The general collections in the Howard-Tilton Memorial Library building are distributed throughout its floors 1-5. Because the 5th floor is new, there is a modest amount of space for growth on the shelves there. Some materials in the 4th floor stacks were shifted up when the new upper floors were completed, but any growth space on the 4th floor's shelves will be filled in just a few years. On floors 1-3, where the largest portion of the collection is housed, the stacks are over-capacity in many areas.
The objective of freeing 20% of the available shelf space, in this case about 30,000 linear feet, would be recognized among libraries as a common target for achieving minimal space for growth (5-10 years).
A Timeline: The timeline below describes the modern evolution of the current problem.
2005: H-TML and Jones Hall were at full capacity; the library's new off-site facility (2003) was nearing capacity. Katrina destroyed the library's basement level physical spaces and left 1.5 million books underwater. All special collections affected were salvaged for restoration and the library eventually acquired more than 1 million physical items as replacements (along with new digital facsimiles) for H-TML.

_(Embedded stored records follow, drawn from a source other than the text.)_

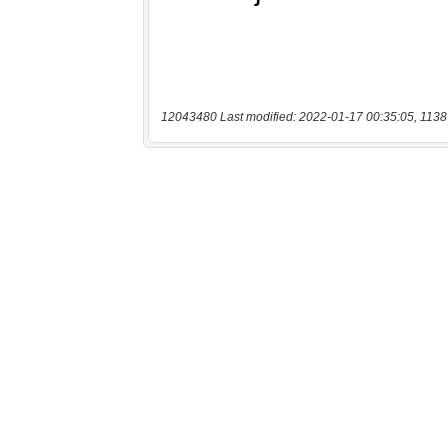
12043480 Last modified: 2022-01-17 00:35:05, 1138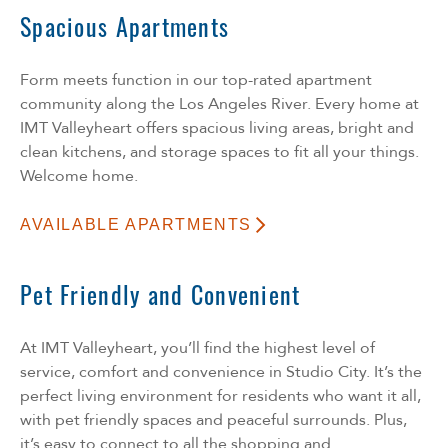
Spacious Apartments
Form meets function in our top-rated apartment
community along the Los Angeles River. Every home at
IMT Valleyheart offers spacious living areas, bright and
clean kitchens, and storage spaces to fit all your things.
Welcome home.
AVAILABLE APARTMENTS
Pet Friendly and Convenient
At IMT Valleyheart, you’ll find the highest level of
service, comfort and convenience in Studio City. It’s the
perfect living environment for residents who want it all,
with pet friendly spaces and peaceful surrounds. Plus,
it’s easy to connect to all the shopping and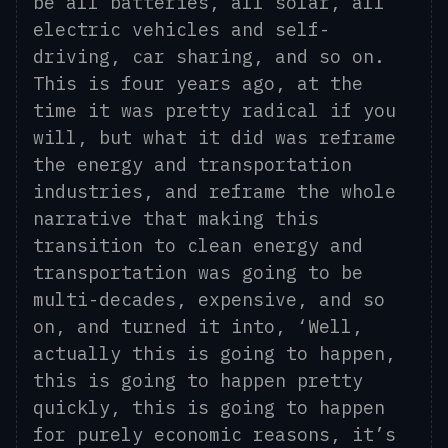
be all batteries, all solar, all
electric vehicles and self-
driving, car sharing, and so on.
This is four years ago, at the
time it was pretty radical if you
will, but what it did was reframe
the energy and transportation
industries, and reframe the whole
narrative that making this
transition to clean energy and
transportation was going to be
multi-decades, expensive, and so
on, and turn
ed
it into, ‘Well,
actually this is going to happen
,
this is going to happen
pretty
quickly, this is going to happen
for purely economic reasons
, i
t’s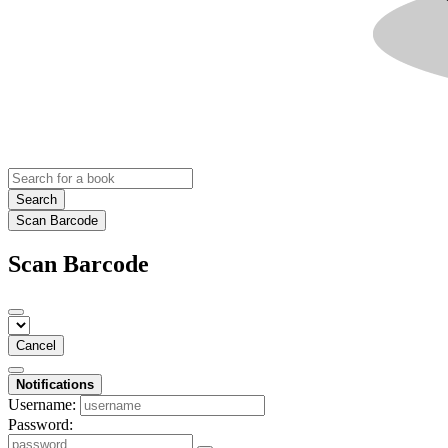
Search
Scan Barcode
Scan Barcode
Cancel
Notifications
Username:
Password: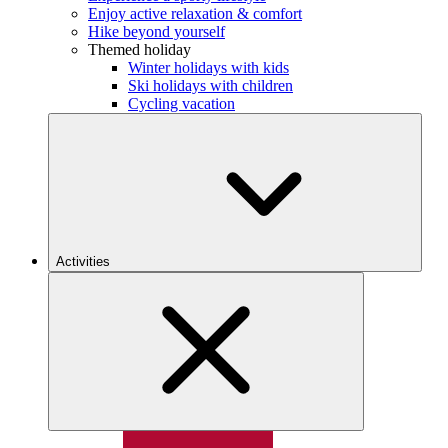
Enjoy active relaxation & comfort
Hike beyond yourself
Themed holiday
Winter holidays with kids
Ski holidays with children
Cycling vacation
Activities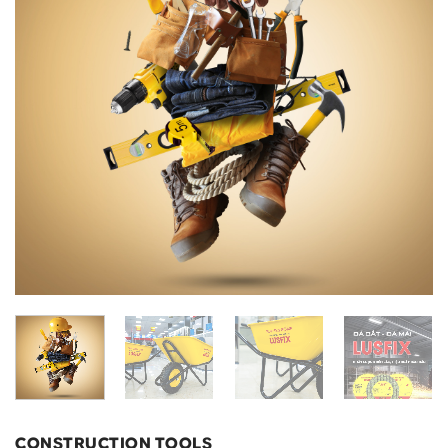
CONSTRUCTION TOOLS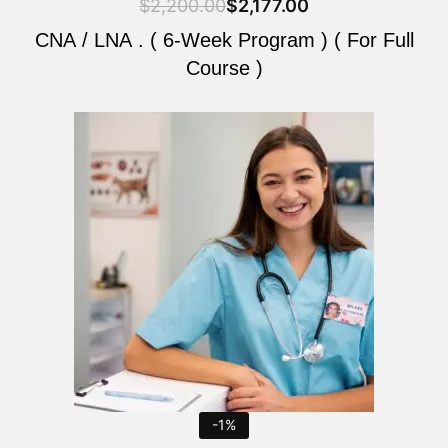
$
2,200.00
$
2,177.00
CNA / LNA . ( 6-Week Program ) ( For Full
Course )
Original
Current
price
price
was:
is:
$2,200.00.
$2,177.00.
-1%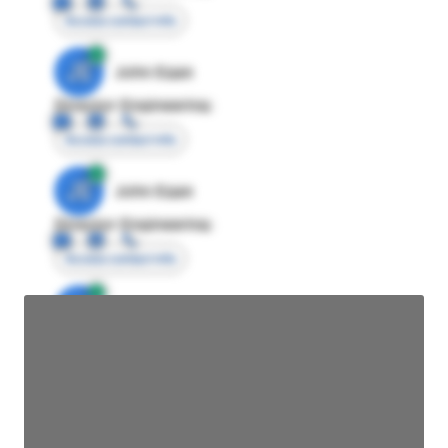
Access contact info
JE
John Egan
Director Engineering
Access contact info
JE
John Egan
Director Engineering
Access contact info
JE
John Egan
Director Engineering
Access contact info
JE
John Egan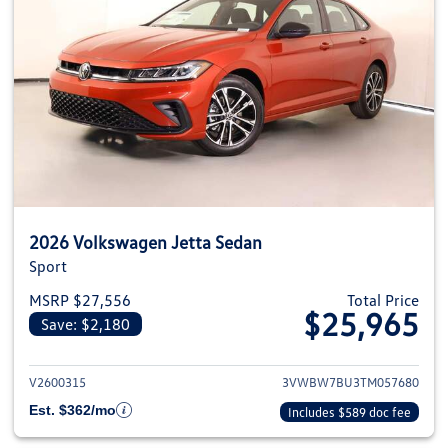
2026 Volkswagen Jetta Sedan
Sport
MSRP $27,556
Total Price
$25,965
Save: $2,180
View details for 2026 Volkswag
V2600315
3VWBW7BU3TM057680
Est. $362/mo
Includes $589 doc fee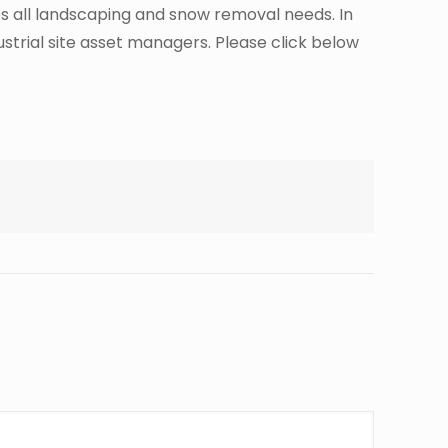
des all landscaping and snow removal needs. In
ustrial site asset managers. Please click below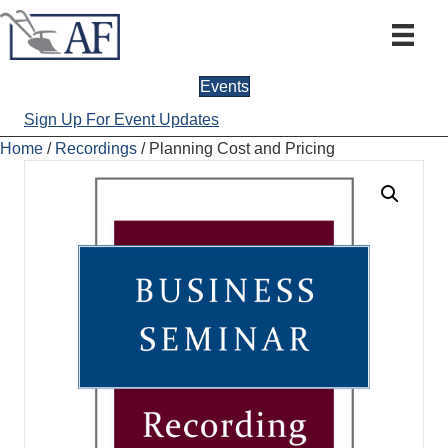
Events
Sign Up For Event Updates
Home
/
Recordings
/ Planning Cost and Pricing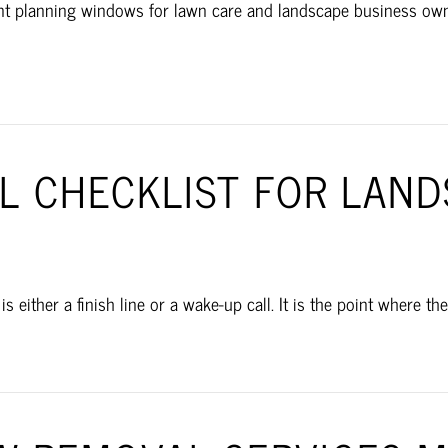
ant planning windows for lawn care and landscape business owne
AL CHECKLIST FOR LAN
 either a finish line or a wake-up call. It is the point where th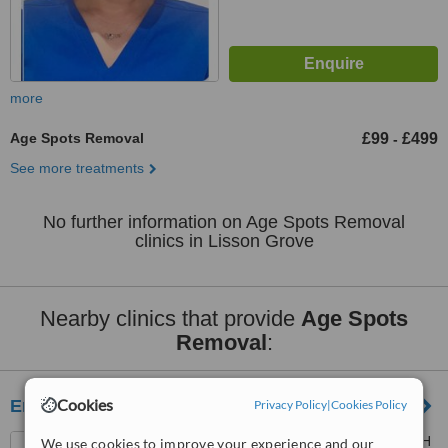
more
Age Spots Removal
£99
£499
-
See more treatments
No further information on Age Spots Removal
clinics in Lisson Grove
Nearby clinics that provide
Age Spots
Removal
:
Cookies
Emporium Treatment Clinic
Privacy Policy
|
Cookies Policy
90 York Street, London, W1H
We use cookies to improve your experience and our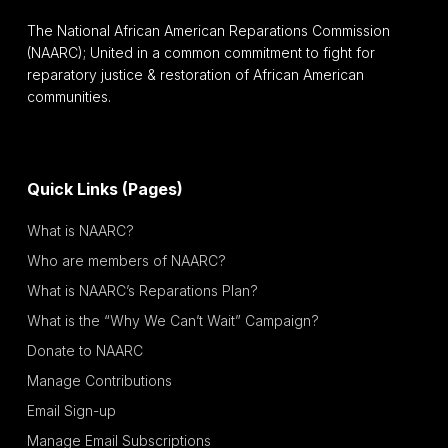
The National African American Reparations Commission
(NAARC); United in a common commitment to fight for
reparatory justice & restoration of African American
communities.
Quick Links (Pages)
What is NAARC?
Who are members of NAARC?
What is NAARC’s Reparations Plan?
What is the “Why We Can’t Wait” Campaign?
Donate to NAARC
Manage Contributions
Email Sign-up
Manage Email Subscriptions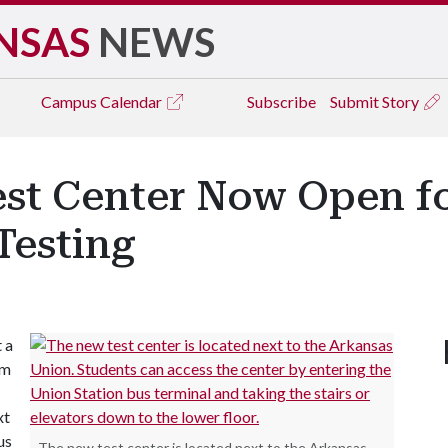
NSAS
NEWS
Campus
Calendar
Subscribe
Submit Story
est Center Now Open f
esting
 a
um
xt
us
The new test center is located next to the Arkansas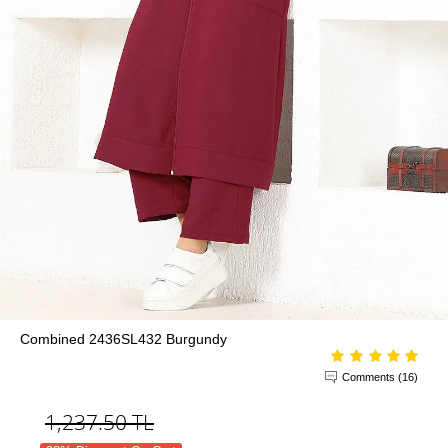
Combined 2436SL432 Burgundy
Comments (16)
1,237.50
TL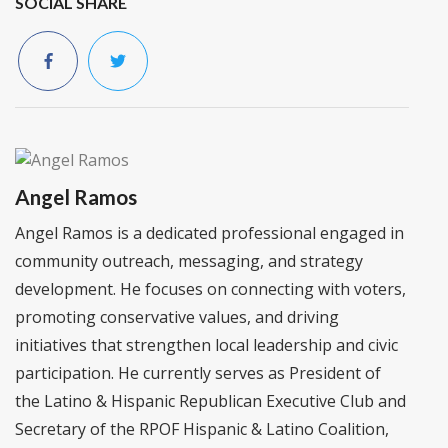
SOCIAL SHARE
Angel Ramos
Angel Ramos is a dedicated professional engaged in
community outreach, messaging, and strategy
development. He focuses on connecting with voters,
promoting conservative values, and driving
initiatives that strengthen local leadership and civic
participation. He currently serves as President of
the Latino & Hispanic Republican Executive Club and
Secretary of the RPOF Hispanic & Latino Coalition,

2007: Responding to its space constraints, the library announced to faculty, in a message to all department chairs and book chairs (see below), a program of cancelations for print copies for journal subscriptions with digital versions that had safe back-up coverage in JSTOR and, more broadly, Portico. Tulane was not alone in this, as many research libraries were mounting their own print cancelation projects. Some had begun canceling print journals before the advent of Portico, based on less ironclad back-up provisions laid out in some individual publishers' licenses. Meanwhile, many journal publishers began an ongoing shift to digital format only, to avoid psychical distribution costs as demand for print format journal articles has lessened among library users .
2016: Completion of two more floors at H-TML added no additional space, only replacement of spaces destroyed by flooding. The library is close to full capacity again and over-capacity in areas of the lower floor general stacks.